How well does it work on mobile? (specifically, using autofill on android 14)
I’m currently using Vaultwarden; but the android app, which is where I’m using it 95% of the time, has always been a bit flakey getting autofill to popup. Now it’s decided to stop working entirely; so I’m going to look around at some alternatives for now.
/edit:
Well, idk what happened.
I spent about 30min trying different things: switched androids autofill settings to another app, changed them back, cleared app data, force stopped everything relevant, re-installed bitwarden, restarted the device, messed with accessibility; nothing seemed to work. Bitwarden adamantly refused to popup for autofill in anything I’d tried. (4-5 different sites in chrome, firefox, and duckduckgo. The openvpn app, Jerboa, my bank. Nothing worked. Absolutely 0 sign of autofill anywhere.)
I made this post and went for a walk.
Now suddenly autofill is working again.
I hate technology sometimes.
/edit again:
The best option I’ve seen so far: There is an ‘autofill’ QuickSettings button you can add to the notification tray that opens the vault and asks which item to fill with. (just like the ‘open vault’ inline autofill option). If inline isn’t popping up, use that.
I wish I had the confidence in my security provisions to self host my secrets on the internet. I do use bitwarden, but that is local to my machine. It works good for me, as my memory is shit. About the only thing I could say against Bitwarden is that the recent theme change was a huge mistake and caused a lot of people a lot of stress. Insomuch as the public outcry against the new theme was so great, they switched back to the old theme. Whoever created the new theme had to have been a sadist.
I keep vaultwarden behind a vpn so it’s not exposed directly to the net. You don’t need a constant connection to the server; that’s only needed to add/change vault items.

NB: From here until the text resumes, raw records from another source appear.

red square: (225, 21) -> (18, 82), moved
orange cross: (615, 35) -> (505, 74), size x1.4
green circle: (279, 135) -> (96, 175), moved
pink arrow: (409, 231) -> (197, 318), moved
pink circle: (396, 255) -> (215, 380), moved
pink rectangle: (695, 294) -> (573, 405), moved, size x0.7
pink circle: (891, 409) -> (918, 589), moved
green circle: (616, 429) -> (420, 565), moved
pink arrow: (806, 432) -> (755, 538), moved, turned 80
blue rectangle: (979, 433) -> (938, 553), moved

This does require some planning though; it’s easy to lock yourself out of your accounts when you’re away, if you don’t incorporate a backdoor of some kind to let yourself in in an emergency. (lost your device while away from home for example)
My normal vpn connection requires a private key and a password that’s stored in my vault to decrypt it. I’ve setup a method for retrieving a backup set of keys using a series of usernames, emails, passwords, and undocumented paths (these are the only passwords I actually memorize); allowing me to reach vaultwarden where I can retrieve my vault with the data needed to login to everything else properly.

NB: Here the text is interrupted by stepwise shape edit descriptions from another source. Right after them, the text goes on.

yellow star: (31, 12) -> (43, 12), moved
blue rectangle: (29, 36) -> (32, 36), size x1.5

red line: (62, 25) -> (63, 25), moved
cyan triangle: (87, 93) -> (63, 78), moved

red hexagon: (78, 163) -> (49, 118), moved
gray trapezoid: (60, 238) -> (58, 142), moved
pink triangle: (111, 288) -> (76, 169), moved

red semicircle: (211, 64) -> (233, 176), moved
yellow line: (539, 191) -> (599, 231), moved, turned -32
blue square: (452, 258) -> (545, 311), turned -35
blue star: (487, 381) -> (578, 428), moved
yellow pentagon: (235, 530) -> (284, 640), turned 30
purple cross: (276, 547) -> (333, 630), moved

I’ve often thought about this, and since it has come up in convo, I’ll ask: If you were to implement a backdoor to your server, how would you go about that? Currently I have 3 vps and one rack in the closet. It is the vps I’m interested in the most. Only one vps offers a rescue ssh, and yes I can confirm, if you are not exceedingly careful on my setup, you can lock yourself right out. I run tailscale on everything and I often wondered if I could incorporate tailscale as a emergency backdoor.
Most of my web services are behind my vpn, but there are a couple I expose publicly for friends/family to use. Things like emby, ombi, and some generic file sharing with file browser.
One of these has a long custom path setup in nginx which, instead of proxying to the named service, will ask for http basic auth credentials. Use the correct host+path, then provide the correct user+pass, and you’ll be served an openvpn configuration file which includes an encrypted private key. Decrypt that and you’ve got backdoor vpn access.